Algodoo is free and has good particle simulation for rigid body collisions. If you want to see nice simulated browning motion, use this game and literally just make a bunch of circles. Many people have tried to simulate gases and such. Chemistry though in TPT might be viable but ultimately just adds a subatomic particle simulator aspect to the game. I'd guess that TPT is more 'macro.'
Very much, but as always realism, detail, computational complexity and execution time are directly proportionate. Sigh, just like how in structural engineering some folks would rather use method of joints than do finite element analysis or continuum mechanics and use such instead of atomic simulation. For example nuclear reactions exist, but are mostly confined to unstable elements. Hence if most of the materials we are simulating are stable, nuclear interactions at the subatomic level don't matter. As with chemistry, they have ways to approximate reactions by valence shells and electrons plus other complex things and details I haven't learned of yet.
Any highly realistic chemistry simulator would sort of be a whole new game in itself and probably require different display methods. Or simply using the 'TPT game engine' with your own physics and game mechanics. But still even for most simulators it would take a LOT of particles to have proper fluid dynamic effects. Like center of mass and gravity plus Newton's Laws and Law of Universal Gravitation etc., they approximate the actence of myriads and myriads of different force vectors compiling them into a pretty accurate vector sum.
'Twould be good as its own game but perhaps multiple people would wonder how 'invading' TPT with quantum mechanical particle simulation would be of benefit to save creation except showing things working at the atomic level in 2D. If air is all you want with basic browning interactions, that's an alright solution to non fluid dynamics aerodynamics but in truth I'd imagine it becoming even more inaccurate unless you have myriads of sub-pixel air particles simulated too. Using particles to 'increase' the accuracy of fluid dynamics I'd imagine would only do the reverse.

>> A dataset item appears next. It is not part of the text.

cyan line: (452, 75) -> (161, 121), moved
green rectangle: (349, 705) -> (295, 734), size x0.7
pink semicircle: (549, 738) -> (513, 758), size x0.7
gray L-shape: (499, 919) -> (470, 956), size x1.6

The best fix is a mod to make the air grid to the least pixel dense for more fluid dynamics detail. It would be like saying you'd rather get the sum of the areas of a billion or trillion tiny segments under a curve graph instead of use what calculus has already derived (well 'integrated') for us.

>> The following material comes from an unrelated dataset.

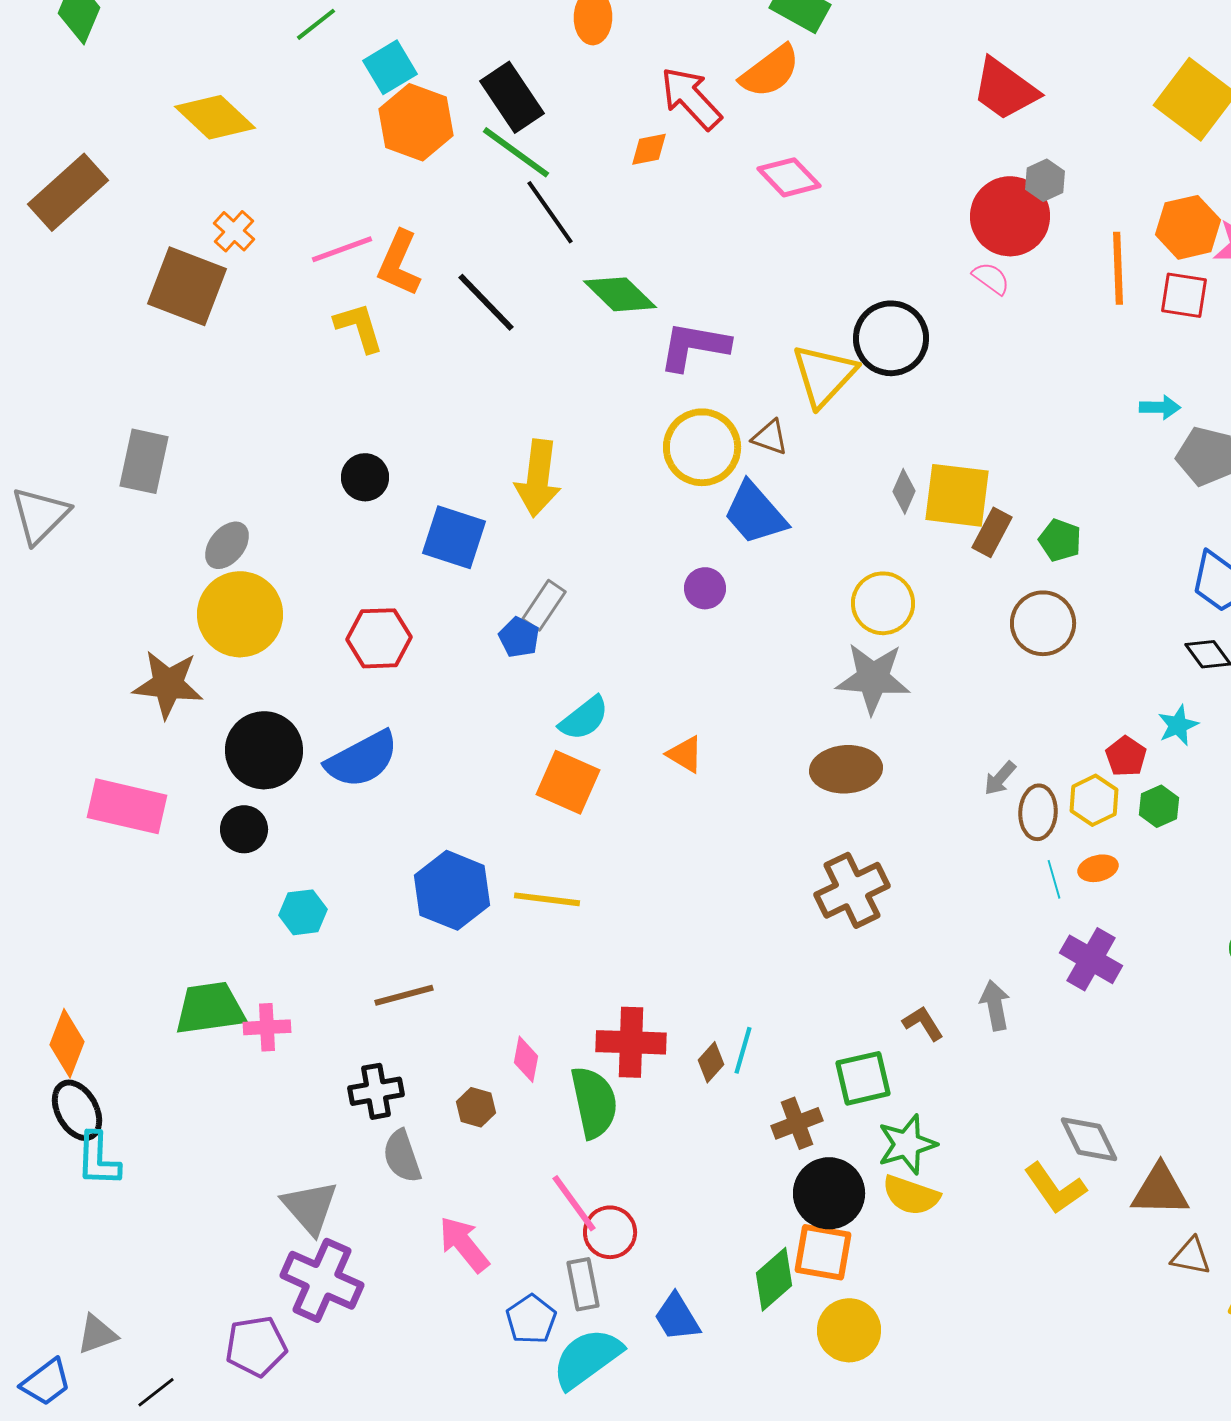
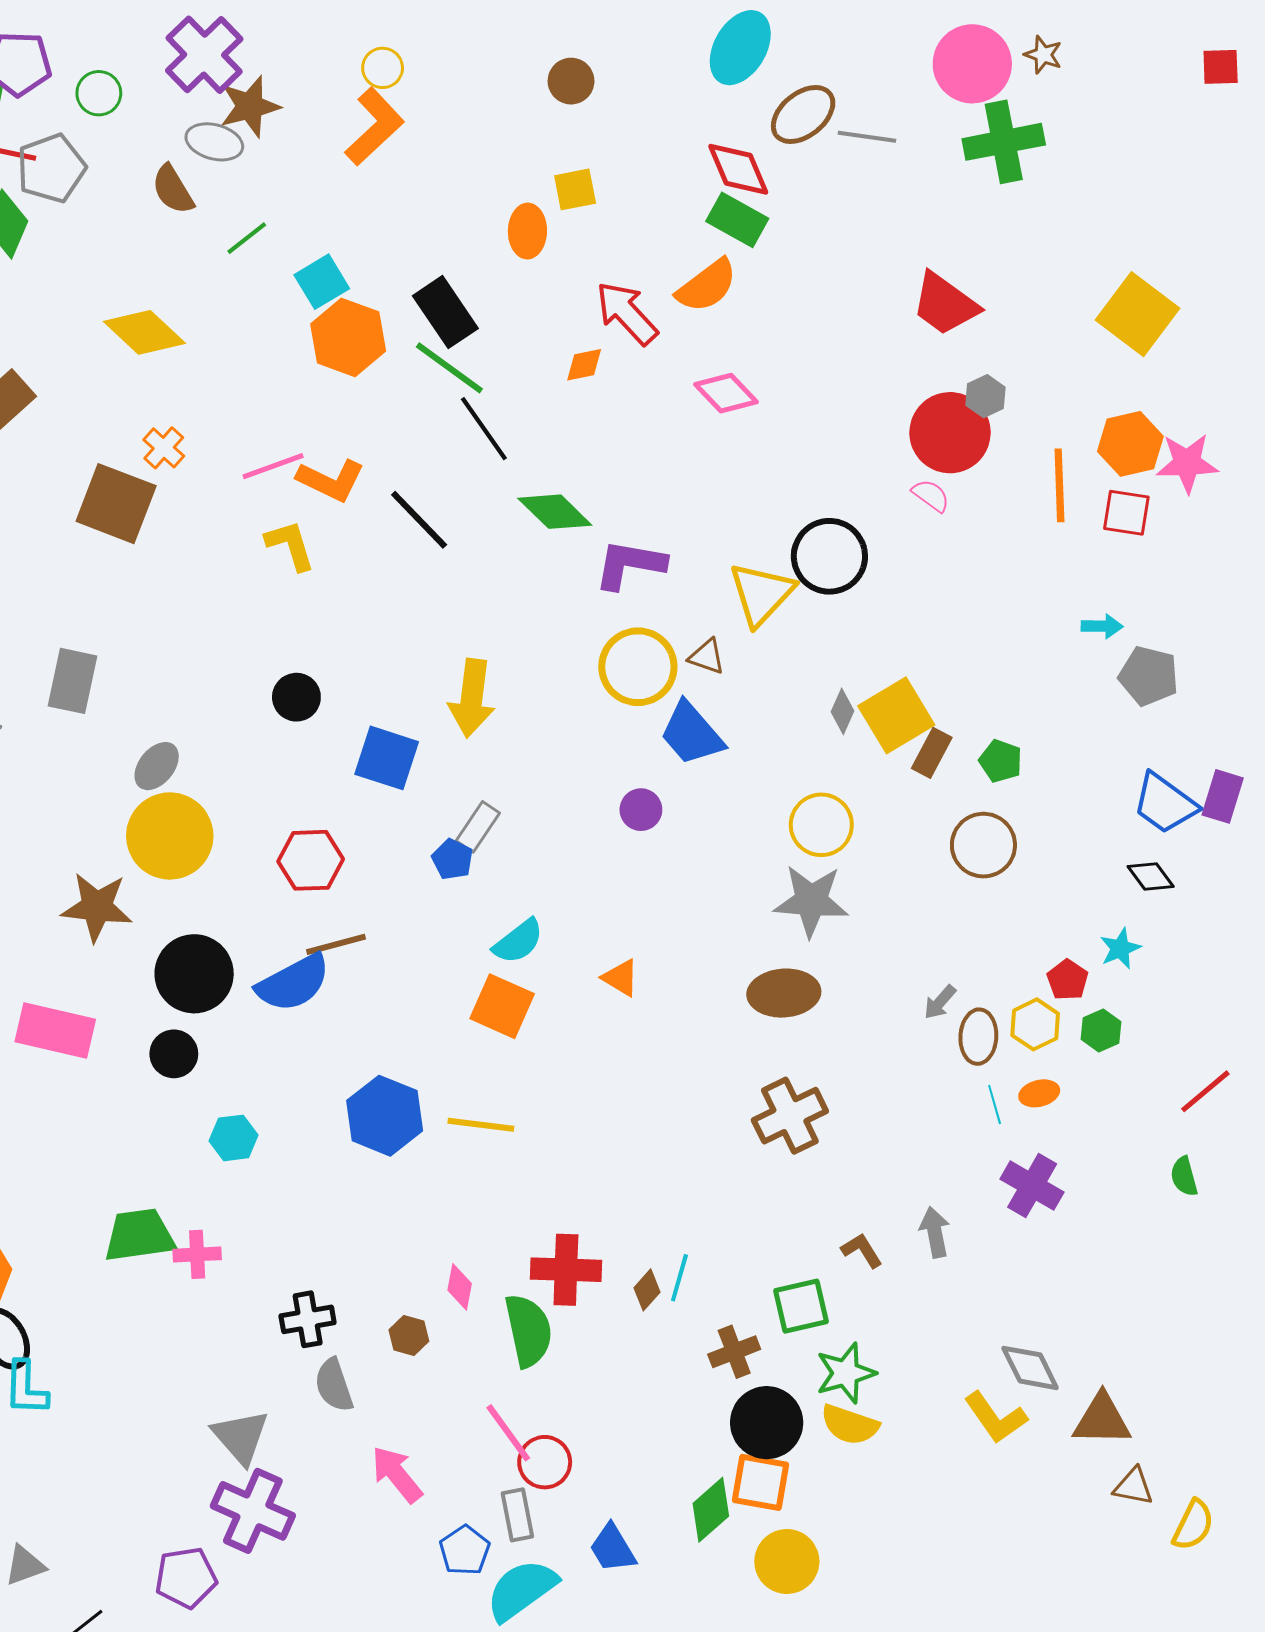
orange L-shape: (399, 263) -> (331, 480), turned -88
yellow square: (957, 495) -> (896, 715), turned -38
brown line: (404, 995) -> (336, 944), moved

There is still a bit of a gap between classical and quantum mechanics I believe. If you want chemical or subatomic reactions in addition to browning air, then you can't really plop down just a single atom of METL anymore can you? You'd need a specific element plus every single subatomic particle, strong/weak nuclear force interaction and QCD, QED, stuff I don't know at all in detail but just know exist. Hence saves would be nothing but chemical simulations and saying, "hey, I produced 2 dimensional insulin." A 2 dimensional living chemical cell would be cool though.